Grayson Perry on his way to York thanks to Tweeting teddy bear

Perry and Padmin, together at last: artist Grayson Perry (photograph: BBC) and Padmin Bear
30 Jan 2014 @ 8.13 am
| News
Perry and Padmin, together at last: artist Grayson Perry (photograph: BBC) and Padmin Bear
Perry and Padmin, together at last: artist Grayson Perry (photograph: BBC) and Padmin Bear

York’s venerable museums will never have experienced anything quite like it. Grayson Perry, the prize-winning, cross-dressing artist is on his way to play hide and seek with a giant teddy bear.

Why? Because we want him too. More than 5,000 people for Grayson to come to the special event at the Yorkshire Museum on May 15 in the Museums at Night Connect10 competition.

Four museums were battling it out to win Grayson but the Yorkshire Museum topped the vote, ahead of the Freud Museum, Courtauld Gallery and the Museum of Soho – all in London.

This followed a Twitter campaign by York Museums Trust, led by Padmin Bear, one of the teddies in the trust’s collection. Padmin visited the Jorvik Viking Centre, the Theatre Royal panto and other city institutions, Tweeting all the time as @MuseumBear.

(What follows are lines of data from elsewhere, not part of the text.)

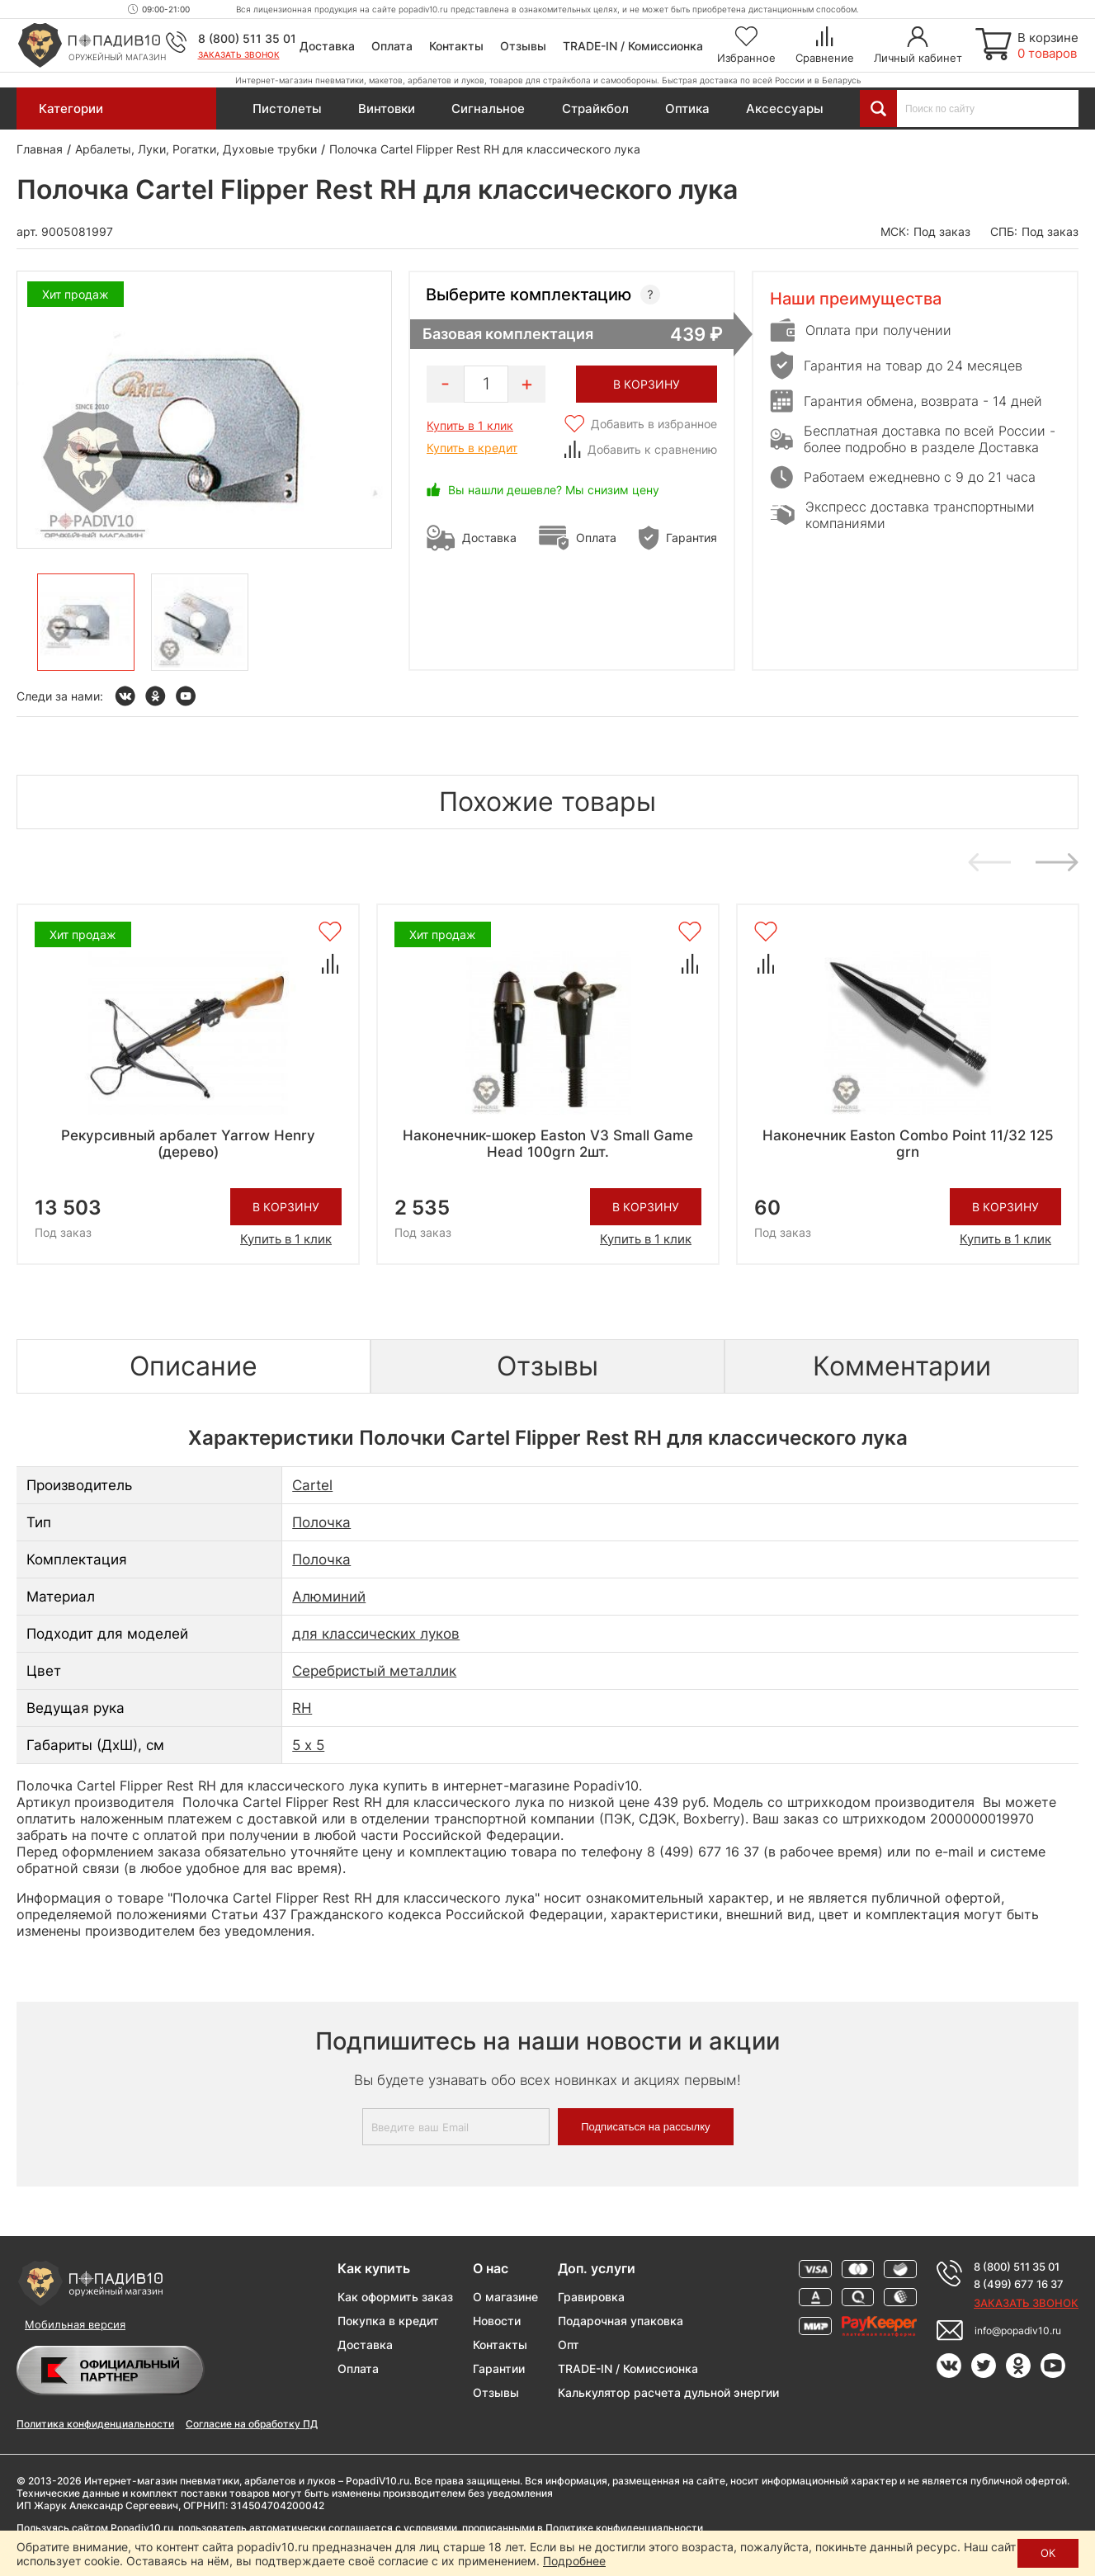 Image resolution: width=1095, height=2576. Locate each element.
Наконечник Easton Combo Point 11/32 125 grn (908, 1143)
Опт (568, 2345)
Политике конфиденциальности (624, 2528)
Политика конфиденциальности (95, 2424)
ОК (1048, 2552)
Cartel (312, 1485)
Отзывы (523, 46)
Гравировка (591, 2297)
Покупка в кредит (388, 2321)
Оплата (392, 46)
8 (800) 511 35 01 (247, 38)
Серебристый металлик (374, 1671)
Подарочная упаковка (620, 2321)
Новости (497, 2321)
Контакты (456, 46)
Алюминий (329, 1596)
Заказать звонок (239, 54)
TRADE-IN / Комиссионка (633, 46)
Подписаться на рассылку (645, 2127)
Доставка (327, 46)
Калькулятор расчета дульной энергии (668, 2392)
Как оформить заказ (395, 2297)
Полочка (321, 1522)
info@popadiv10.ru (1018, 2330)
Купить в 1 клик (470, 425)
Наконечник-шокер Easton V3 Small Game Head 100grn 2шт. (548, 1143)
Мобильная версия (75, 2324)
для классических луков (376, 1633)
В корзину (286, 1207)
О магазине (505, 2297)
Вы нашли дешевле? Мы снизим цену (553, 490)
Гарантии (499, 2368)
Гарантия (691, 538)
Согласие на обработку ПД (252, 2424)
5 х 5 (308, 1745)
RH (302, 1708)
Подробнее (574, 2561)
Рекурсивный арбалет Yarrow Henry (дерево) (188, 1143)
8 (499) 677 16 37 (1019, 2284)
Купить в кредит (472, 448)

Twitter star Padmin the Bear, his six foot brown bear friend from the museum's taxidermy collection and guide Rania Zein-Elabdin. Photograph: York Museums Trust
Twitter star Padmin the Bear, his six foot brown bear friend from the museum’s taxidermy collection and guide Rania Zein-Elabdin. Photograph: York Museums Trust

Grayson agreed to put Yorkshire Museum on his shortlist of potential venues to visit because he liked the idea of a giant game of teddy bear hide and seek.

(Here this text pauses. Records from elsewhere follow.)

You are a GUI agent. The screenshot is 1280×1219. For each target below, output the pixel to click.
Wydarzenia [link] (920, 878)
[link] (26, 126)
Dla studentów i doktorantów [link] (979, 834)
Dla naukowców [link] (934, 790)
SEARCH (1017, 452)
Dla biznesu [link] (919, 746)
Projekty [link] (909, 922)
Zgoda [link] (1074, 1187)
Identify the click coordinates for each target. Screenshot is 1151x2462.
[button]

His own childhood teddy and muse Alan Measles sometimes features in the potter’s work.

Grayson, 53, is from Chelmsford, Essex. He is best known for his ceramic vases and the fact that he sometimes dresses as his female alter-ego, Claire.

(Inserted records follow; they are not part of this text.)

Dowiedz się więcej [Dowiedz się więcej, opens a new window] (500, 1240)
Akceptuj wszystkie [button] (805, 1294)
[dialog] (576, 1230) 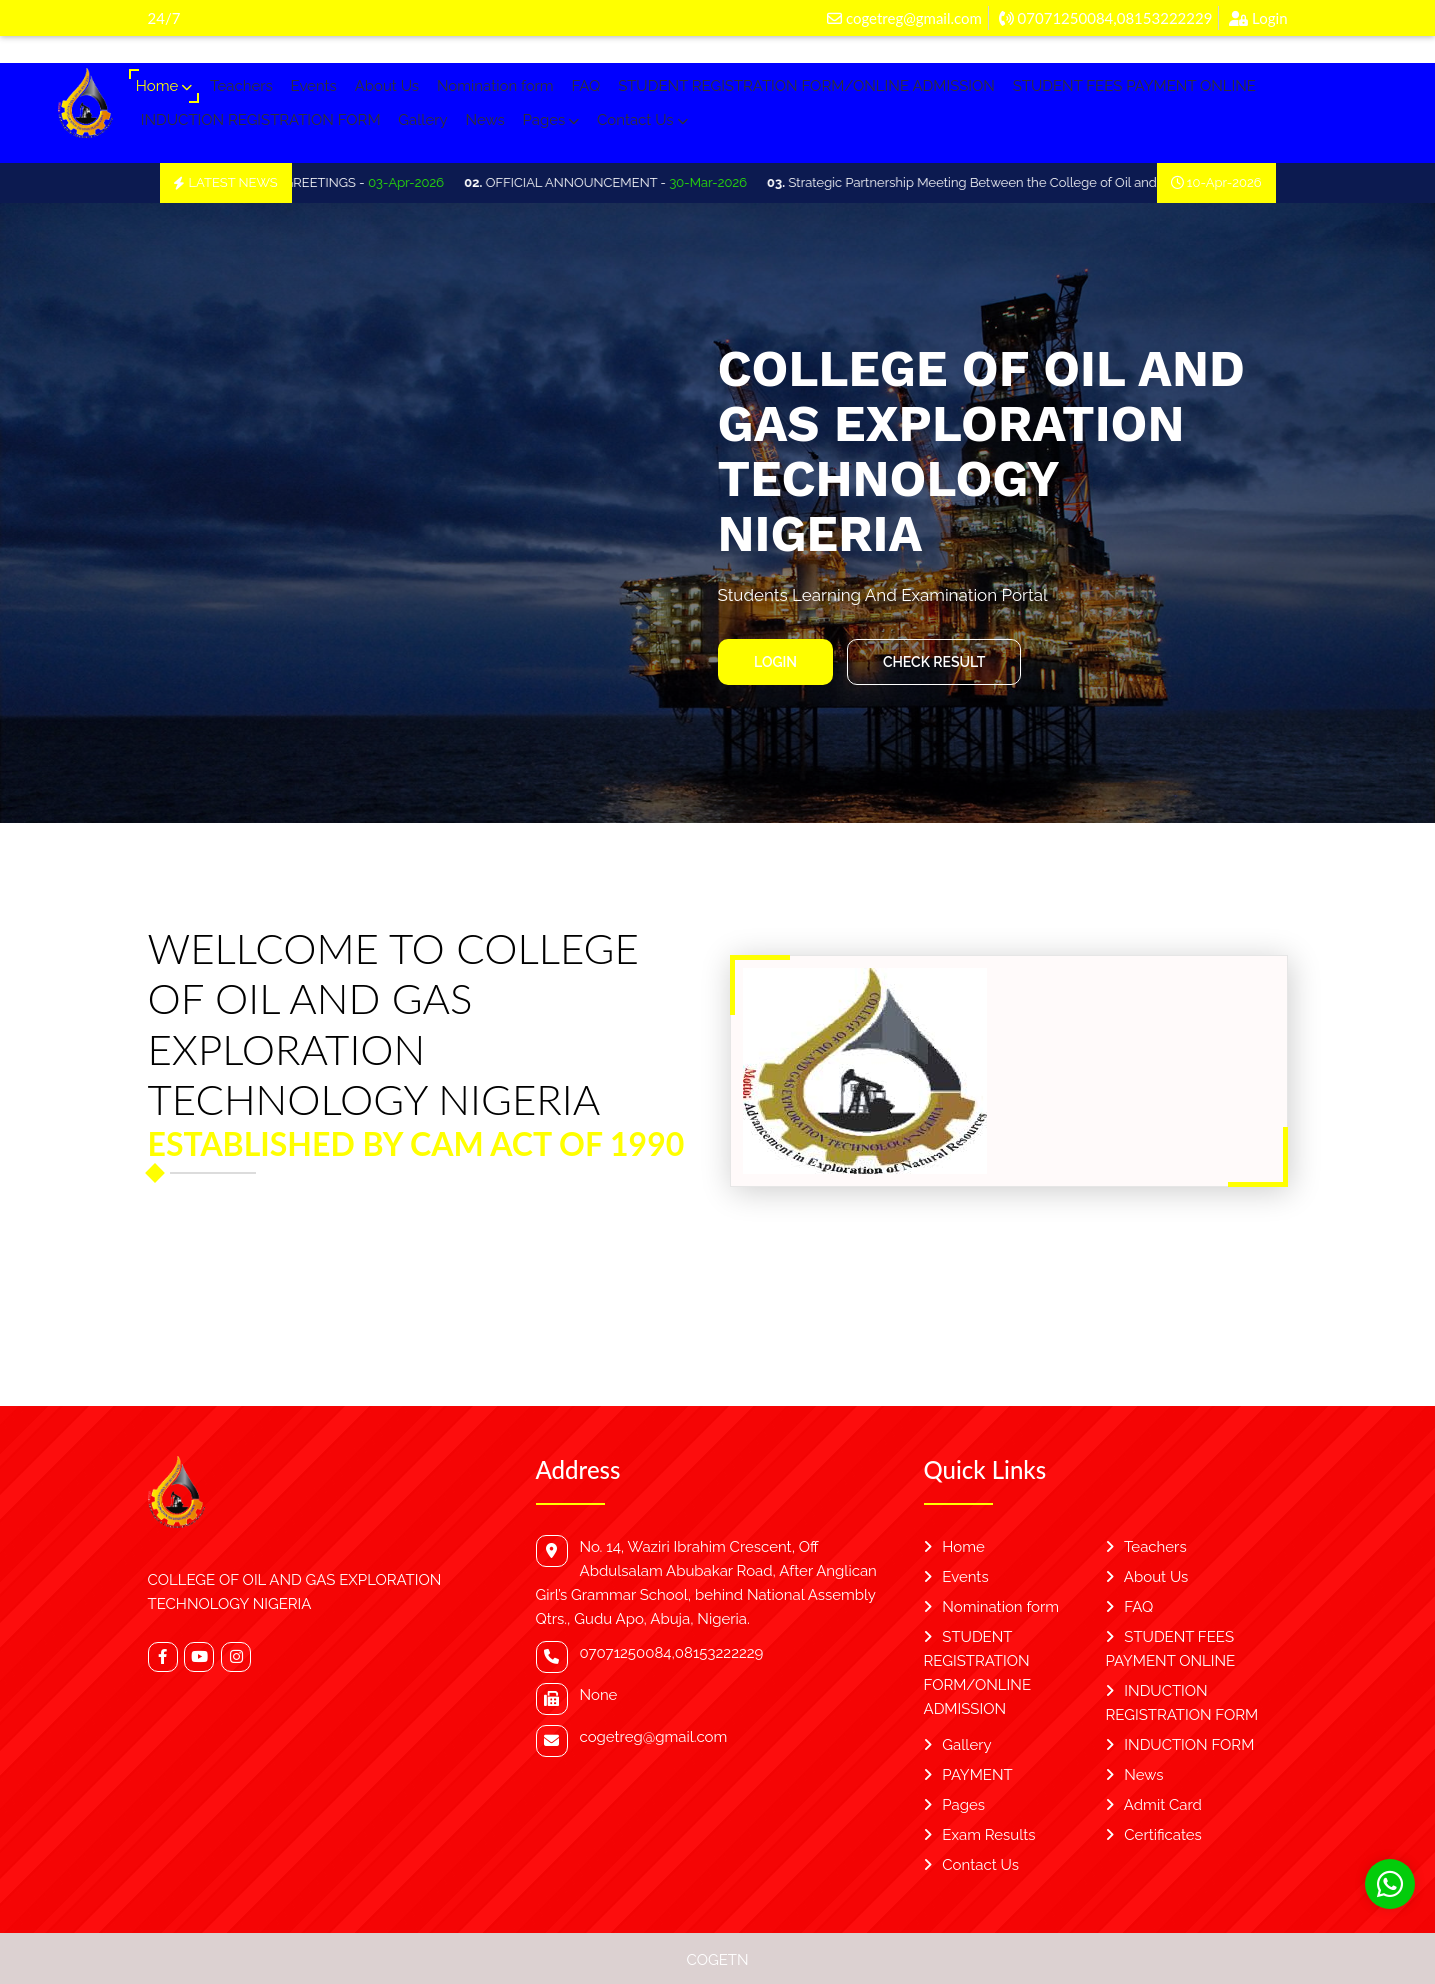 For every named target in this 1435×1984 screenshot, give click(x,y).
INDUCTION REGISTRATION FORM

In 2003 he won the Turner Prize, and last year gave the prestigious Reith Lectures on BBC Radio Four.

“We are absolutely delighted that Grayson Perry is coming to the Yorkshire Museum,” said Gaby Lees, assistant curator of art learning

“Our bear campaign really seemed to capture the imagination of people and we would like to thank everyone who voted for us.

“The results show that we had nearly 5,500 votes – the most any museum has ever got in the history of the Museums at Night competition.

“We will now work with Grayson to plan the fabulous teddy bear themed free event, which will take place in May.”